If Monsieur de Bernis was not always there on these occasions, he had an uncanny trick of appearing suddenly amongst them, which the Major thought was just as well, for it saved him from the necessity of joining the conversation with that hawk-faced blackguard. He would sit sullenly by when Leach was with them, and if the pirate addressed him, as he occasionally did, the Major would answer gruffly in monosyllables, outraged in the soul of him that prudence should place him under the necessity of being even civil to such a scoundrel.

It was perhaps fortunate for him that Leach repaid contempt with contempt, regarding the Major as a negligible flabbiness without justification to existence save in the fact that he was brother to the delectable Madame de Bernis; though how this should happen, Leach could not begin to imagine.
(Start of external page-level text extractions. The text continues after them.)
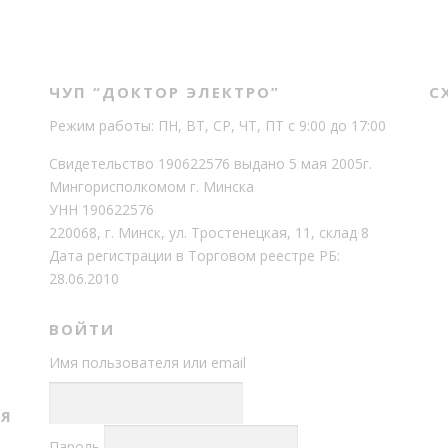
в
о
ЧУП “ДОКТОР ЭЛЕКТРО”
С
Режим работы: ПН, ВТ, СР, ЧТ, ПТ с 9:00 до 17:00
Свидетельство 190622576 выдано 5 мая 2005г.
Мингорисполкомом г. Минска
УНН 190622576
220068, г. Минск, ул. Тростенецкая, 11, склад 8
Дата регистрации в Торговом реестре РБ:
28.06.2010
ВОЙТИ
Имя пользователя или email
Т
СЯ
Пароль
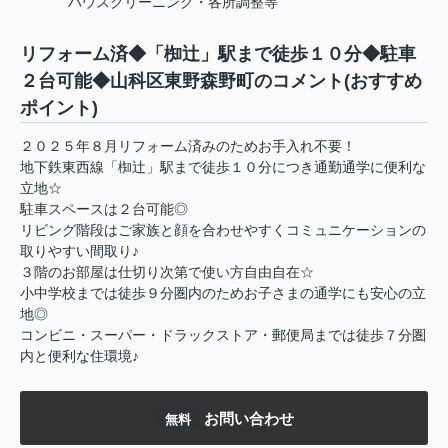
ハウスクリーニング・各所調整等
リフォーム済◆「椥辻」駅まで徒歩１０分◆駐車
２台可能◆山科区東野森野町のコメント(おすすめ
ポイント)
２０２５年８月リフォーム済みのためお手入れ不要！
地下鉄東西線「椥辻」駅まで徒歩１０分につき通勤通学に便利な
立地☆
駐車スペースは２台可能◎
リビング階段はご家族と顔を合わせやすくコミュニケーションの
取りやすい間取り♪
３階のお部屋は仕切り次第で使い方自由自在☆
小中学校までは徒歩９分圏内のためお子さまの通学にも安心の立
地◎
コンビニ・スーパー・ドラックストア・郵便局までは徒歩７分圏
内と便利な住環境♪
お問い合わせ
無料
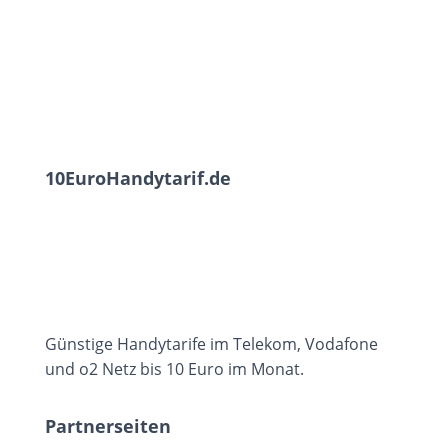
10EuroHandytarif.de
Günstige Handytarife im Telekom, Vodafone
und o2 Netz bis 10 Euro im Monat.
Partnerseiten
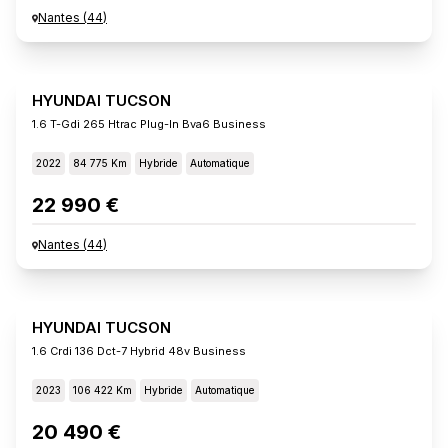
Nantes
(
44
)
HYUNDAI TUCSON
1.6 T-Gdi 265 Htrac Plug-In Bva6 Business
2022
84 775 Km
Hybride
Automatique
22 990 €
Nantes
(
44
)
HYUNDAI TUCSON
1.6 Crdi 136 Dct-7 Hybrid 48v Business
2023
106 422 Km
Hybride
Automatique
20 490 €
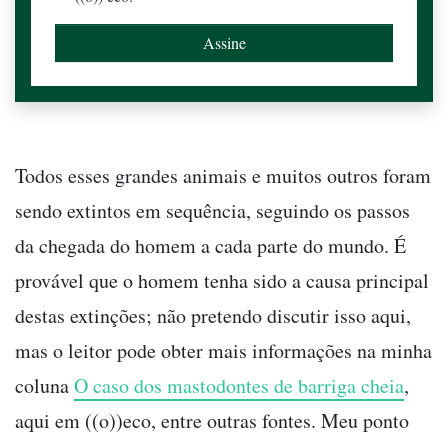
Todos esses grandes animais e muitos outros foram
sendo extintos em sequência, seguindo os passos
da chegada do homem a cada parte do mundo. É
provável que o homem tenha sido a causa principal
destas extinções; não pretendo discutir isso aqui,
mas o leitor pode obter mais informações na minha
coluna
O caso dos mastodontes de barriga cheia
,
aqui em ((o))eco, entre outras fontes. Meu ponto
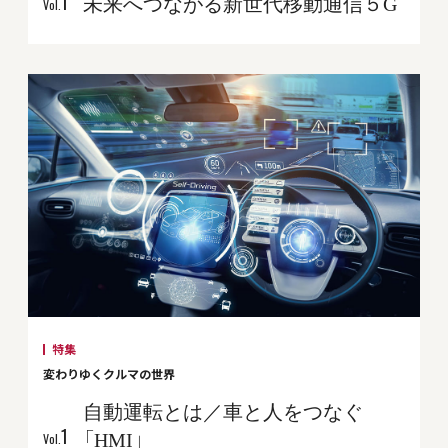
未来へつながる新世代移動通信５G
1
Vol.
特集
変わりゆくクルマの世界
自動運転とは／車と人をつなぐ
1
「HMI」
Vol.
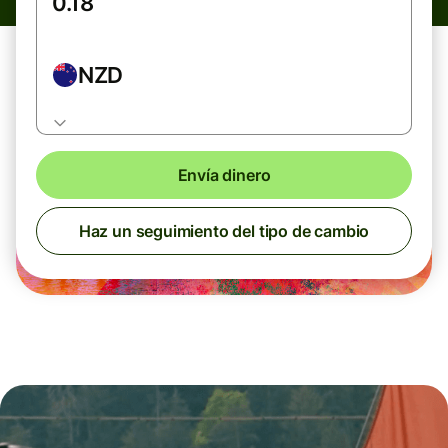
NZD
Envía dinero
Haz un seguimiento del tipo de cambio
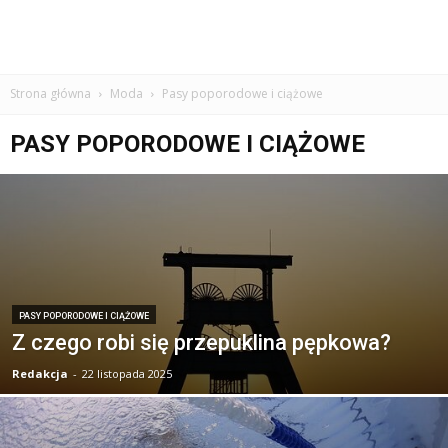
Strona główna
Moda
Pasy poporodowe i ciążowe
PASY POPORODOWE I CIĄŻOWE
PASY POPORODOWE I CIĄŻOWE
Z czego robi się przepuklina pępkowa?
Redakcja
-
22 listopada 2025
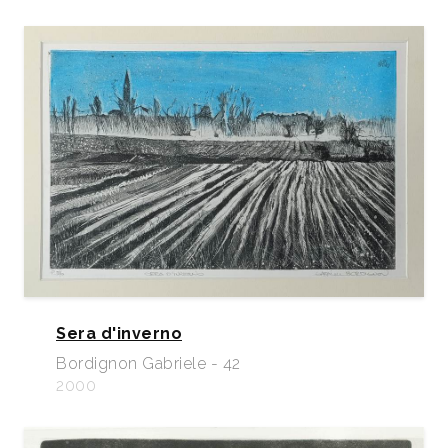
Sera d'inverno
Bordignon Gabriele - 42
2000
There was, he perceived, little resemblance to be traced between them. He startled them one day by saying so, adding, however, with heavy jocularity, that this was something for which the lady should daily give thanks to her Maker.

He made no attempt to dissemble his admiration for her, even when de Bernis was at hand. Nor did he confine himself to clumsy compliments. His attentions would take the shape now of a few bottles of Peruvian wine, now of a box of guava cheese, or of almonds preserved in sugar, or some other delicacy from the landed stores of the Black Swan.

To Major Sands these attentions were infuriating, but not so infuriating as the apparent complacency with which Priscilla received them; for he lacked the wit to perceive the prudence which dictated her attitude towards the pirate. As for Monsieur de Bernis, he would lounge there at his ease, in the main indifferent and languid, but ever and anon pointedly asserting his position as a husband, and sometimes interposing it suddenly as a barrier when Leach's attentions approached the borders of excessiveness.

And Leach, thus checked, would turn upon him with the beginnings of a snarl, like that of a dog which sees a bone being snatched away from it. But under the languid, narrowed eyes of the long, saturnine Frenchman, the snarl would become a smile, half-mocking, half-cringing.